Creating bioactive molecules from online data
From a genome sequence to that protein in your hand is a well –established process
Until I started collaborating closely with biologists ten years ago, my impression of how easy it was to get a sample of a complex biomolecule like a protein was based on popular science stories describing days/months of tedious purification of buckets of biomass (sea sponges, exotic fungi, cow bile, etc) to end up with a single vial containing so little it was invisible to the naked eye.
But, in the last decade I have discovered that molecular biologists have an incredible armoury of techniques to convert the data of a DNA sequence into protein in real life and in almost any quantity.
Here’s an example from a project of ours.
This is an interesting organism Monosiga brevicollis.
It has a really interesting enzyme in it which I thought might have some relevance in synthetic chemistry. However it floats around in the sea like plankton, and I would have no idea how to catch it, let alone purify the tiny percentage of its body weight which is the enzyme. Luckily it had had its genome sequenced, and released onto publically available databases for anyone with a browser to search.
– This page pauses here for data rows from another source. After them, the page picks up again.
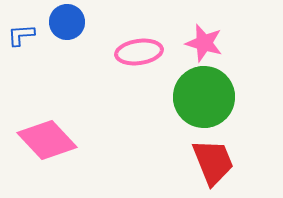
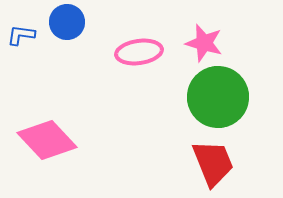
blue L-shape: rotated 12 degrees clockwise
green circle: moved 14 px right
red trapezoid: moved 1 px down
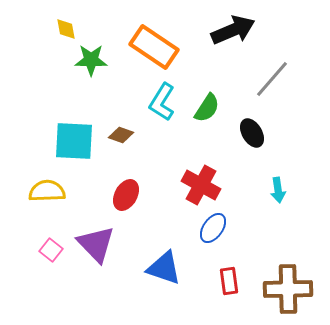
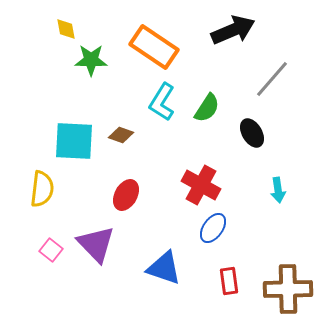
yellow semicircle: moved 5 px left, 2 px up; rotated 99 degrees clockwise
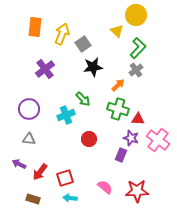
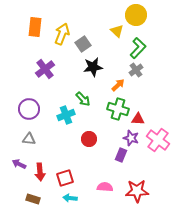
red arrow: rotated 42 degrees counterclockwise
pink semicircle: rotated 35 degrees counterclockwise
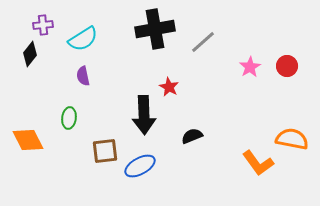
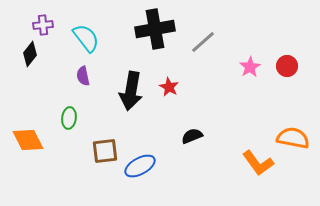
cyan semicircle: moved 3 px right, 1 px up; rotated 96 degrees counterclockwise
black arrow: moved 13 px left, 24 px up; rotated 12 degrees clockwise
orange semicircle: moved 1 px right, 1 px up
This is how I found out about it- it had a sequence which looked to me very much like a type of enzyme I study. So I wanted some of the enzyme…
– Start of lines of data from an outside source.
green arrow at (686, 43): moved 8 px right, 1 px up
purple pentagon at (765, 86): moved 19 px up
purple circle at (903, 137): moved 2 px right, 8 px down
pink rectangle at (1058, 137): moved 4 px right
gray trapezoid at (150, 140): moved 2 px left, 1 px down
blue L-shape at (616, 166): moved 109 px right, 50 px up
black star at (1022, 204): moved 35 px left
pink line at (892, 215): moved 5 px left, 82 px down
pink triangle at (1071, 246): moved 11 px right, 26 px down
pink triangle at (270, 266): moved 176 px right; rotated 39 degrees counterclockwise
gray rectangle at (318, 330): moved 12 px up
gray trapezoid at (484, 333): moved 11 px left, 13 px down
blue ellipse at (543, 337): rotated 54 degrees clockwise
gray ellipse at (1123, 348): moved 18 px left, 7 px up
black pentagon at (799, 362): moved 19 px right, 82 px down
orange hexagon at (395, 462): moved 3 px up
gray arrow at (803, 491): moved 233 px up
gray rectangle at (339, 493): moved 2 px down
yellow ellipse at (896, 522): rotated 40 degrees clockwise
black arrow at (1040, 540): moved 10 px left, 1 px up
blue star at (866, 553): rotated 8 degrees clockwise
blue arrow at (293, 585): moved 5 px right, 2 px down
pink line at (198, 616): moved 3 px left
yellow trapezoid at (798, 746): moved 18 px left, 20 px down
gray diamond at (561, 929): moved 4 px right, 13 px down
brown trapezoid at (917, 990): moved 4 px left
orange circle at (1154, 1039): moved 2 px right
Below I list the process by which I have ended up with a sample of this protein in my lab. This was a sample of protein which has never been anywhere near the sea let alone the original organism.
Start!
Step 1:
Have a good look at the amino acid sequence encoded by the DNA sequence online. Does it look OK (gaps, weirdness: bad, the features that make it of interest to you: good)? If that’s a yes, move on…
Step 2:
Get a friendly molecular biologist to have a look at the sequence and suggest if it needs modifications. If it is a eukaryote then it may have introns so those can be pruned out. It may have a section which anchors it to a specific organelle which you won’t be needing when it is acting as an individual protein- those can go too. This step leaves you with the minimal sequence you need.
Step 3:
The protein will be being produced in a host cell which is not the original organism but one of a number of very well studied microbial systems like Escherichia coli. Whilst all of life uses the same coding pattern of DNA to amino acids, different organisms have different favourite codons so it’s best to use a programme to comb though the DNA sequence to optimize it for the planned organism’s preferences.
Step 4:
This is a magic bit… submit your optimized DNA sequence via a webpage to one of the many DNA synthesis companies who will use chemical methods to create your DNA request, and add in all the molecular biology machinery so that it is ready to go the minute it arrives in a DHL packet in a few days.
Step 5:
More molecular biology marvels which can be summed up in a single phrase- express the DNA in your host system. Rather like TV adverts say “Steps removed and sequence shortened” in that previous sentence, and it isn’t a trivial undertaking but it is something that a biotechnologist is quite happy doing.
Step 6:
Once the host organism has your sequence of interest integrated into its DNA, then it is a case of growing up it up and harvesting the enzyme. We tend to use large flasks which gentle shake their liquid broth contents in an incubator over a period of hours/days until they are thick with the organism. Harvesting for us means destroying all the microbial life and separating off and then using only the liquid fraction where we hope the enzyme resides.
Step 7:
Do some chemistry with it.
Now, this is not to say this is a trivial procedure at any stage (and it can be the case that your enzyme doesn’t do what you want it to do or indeed do anything at all) but it is a procedure that is carried out in laboratories across the world and it is magic!
From bits to things, and a true marvel of science.